10 inches of rain in four hours can’t keep the News of the Week down! This week…a dying man wants to be cremated and made into fish bait for his pals…Shakespeare sponsors Ayn Rand…a classy Floridian kicked off airplane for “master baiter” fishing t-shirt…fishermen with rod envy discover that size does matter…it must be THE NEWS OF THE WEEK!
The British press reports on a terminally ill fisherman who wants to be cremated and have his ashes ground into chum for his fishing pals. Even Keith Richards thinks this is a bizarre idea.
According to The New York Times, New Yorkers apparently can fish. They sure as hell can't play baseball.
Trouble brewing in my neck of the woods as Newsweek reports on idiots with guns terrorizing tourists in Ely, Minnesota. Fortunately they were caught and now stand to spend 30 years rotting in prison.

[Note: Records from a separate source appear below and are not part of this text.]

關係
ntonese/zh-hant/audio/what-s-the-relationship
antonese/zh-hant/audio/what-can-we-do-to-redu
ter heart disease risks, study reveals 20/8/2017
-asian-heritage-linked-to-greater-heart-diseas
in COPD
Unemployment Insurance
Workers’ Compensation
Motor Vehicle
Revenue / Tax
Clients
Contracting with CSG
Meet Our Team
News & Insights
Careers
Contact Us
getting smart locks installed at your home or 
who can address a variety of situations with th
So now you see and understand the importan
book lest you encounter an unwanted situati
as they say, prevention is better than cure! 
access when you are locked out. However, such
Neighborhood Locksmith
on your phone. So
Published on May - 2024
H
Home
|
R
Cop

ORCA's Phil White reports on the ebay auctions of the month while Ben Wright opines on spinning reels in the monthly spinning reel report.
The Ledger reports that boat ramps are a prime target for thieves.
The Louisville Courier-Journal goes fishin' with a fishing guide name Squirrel in West Virginia. You provide the dueling banjos and the pig-squealing noises.
The New York Times declares that Monroe Shakespeare, son of William Shakespeare (the fishing titan, not the bard) is responsible for Ayn Rand's success by paying for ads for her book The Fountainhead. Blame can now be proportionally doled out for the Ayn Rand scourge.
The Manchester Evening News opines on a golf club made by British tackle maker Robert Ramsbottom that sold for $7500 at Sotheby's.
The Nantucket Independent notes that (GASP) some fishing tackle is intended to catch fishermen and not fish. Next Week's Expose: $100,000 sports cars are a mask for men suffering erectile dysfunction during mid-life crisis.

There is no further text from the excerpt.